To do :: Among these records, which lines include "gjør"? Copy them out.

Records ::
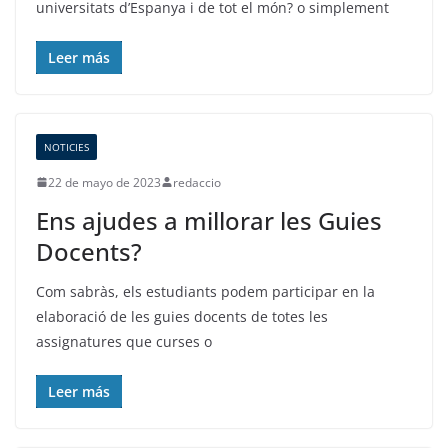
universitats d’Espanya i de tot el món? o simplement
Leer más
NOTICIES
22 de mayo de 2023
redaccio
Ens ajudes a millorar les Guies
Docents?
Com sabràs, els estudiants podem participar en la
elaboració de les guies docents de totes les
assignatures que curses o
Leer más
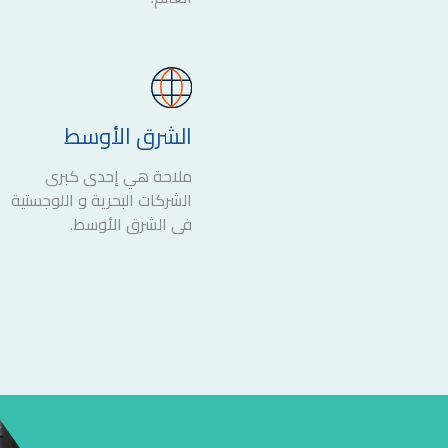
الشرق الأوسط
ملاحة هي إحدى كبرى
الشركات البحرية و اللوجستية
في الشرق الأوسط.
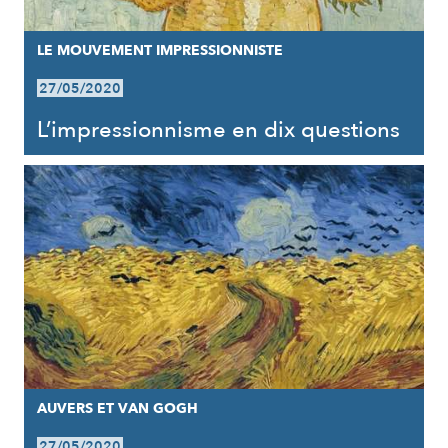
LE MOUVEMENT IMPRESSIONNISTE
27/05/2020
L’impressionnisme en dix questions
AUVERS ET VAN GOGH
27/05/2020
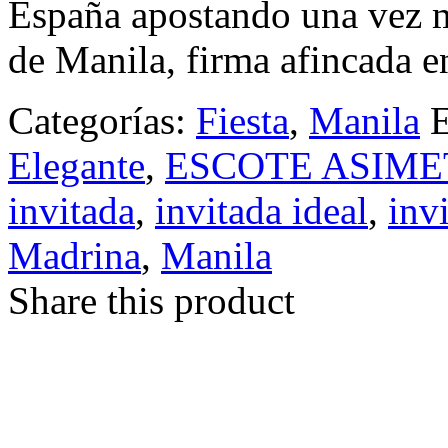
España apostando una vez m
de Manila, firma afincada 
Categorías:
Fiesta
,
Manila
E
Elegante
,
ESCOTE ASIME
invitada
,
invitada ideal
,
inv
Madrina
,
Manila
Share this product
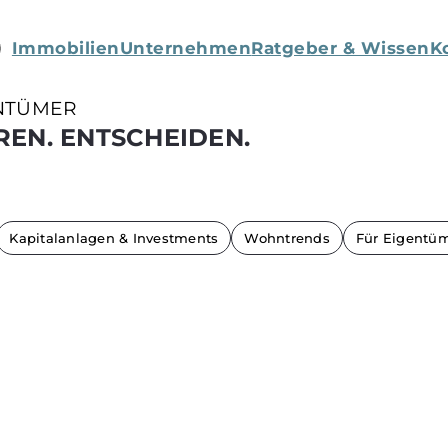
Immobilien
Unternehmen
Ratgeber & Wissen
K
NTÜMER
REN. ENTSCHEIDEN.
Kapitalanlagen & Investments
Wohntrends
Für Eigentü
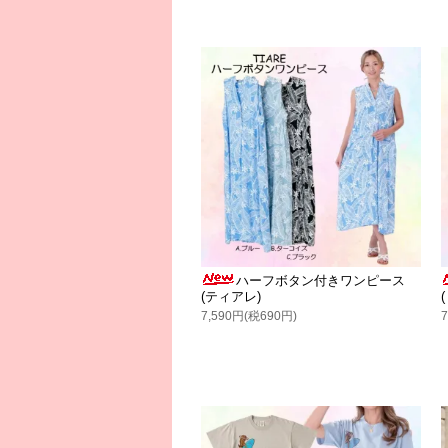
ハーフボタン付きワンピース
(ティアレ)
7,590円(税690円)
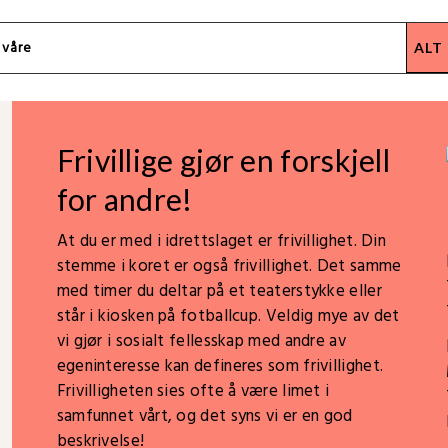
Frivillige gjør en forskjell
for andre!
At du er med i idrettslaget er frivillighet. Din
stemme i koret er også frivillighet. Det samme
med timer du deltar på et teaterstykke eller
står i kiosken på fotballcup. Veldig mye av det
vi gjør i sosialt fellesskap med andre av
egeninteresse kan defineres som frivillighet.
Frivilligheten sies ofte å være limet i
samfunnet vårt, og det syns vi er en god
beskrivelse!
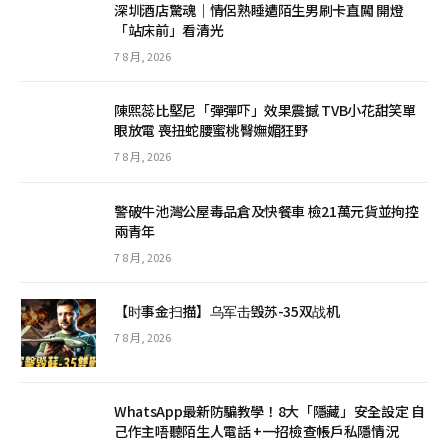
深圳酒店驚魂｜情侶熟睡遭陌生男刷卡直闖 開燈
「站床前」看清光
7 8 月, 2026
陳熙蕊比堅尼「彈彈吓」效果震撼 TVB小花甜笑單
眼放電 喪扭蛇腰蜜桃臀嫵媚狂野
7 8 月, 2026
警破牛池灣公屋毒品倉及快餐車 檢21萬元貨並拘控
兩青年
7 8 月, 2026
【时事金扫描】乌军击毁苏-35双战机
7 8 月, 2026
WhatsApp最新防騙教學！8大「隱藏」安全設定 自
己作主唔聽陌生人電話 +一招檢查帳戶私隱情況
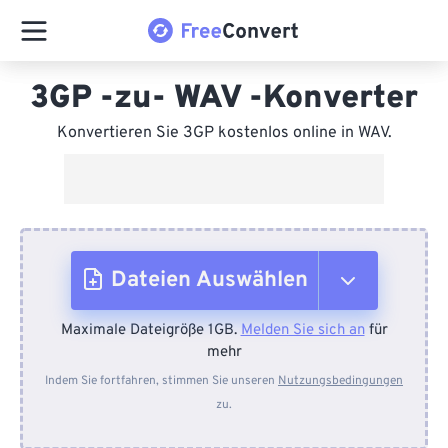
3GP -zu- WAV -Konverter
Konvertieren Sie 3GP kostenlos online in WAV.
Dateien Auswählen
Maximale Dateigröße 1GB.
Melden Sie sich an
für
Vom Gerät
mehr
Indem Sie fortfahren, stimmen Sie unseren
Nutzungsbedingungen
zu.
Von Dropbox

Expected answer ::
Frivillige gjør en forskjell
vi gjør i sosialt fellesskap med andre av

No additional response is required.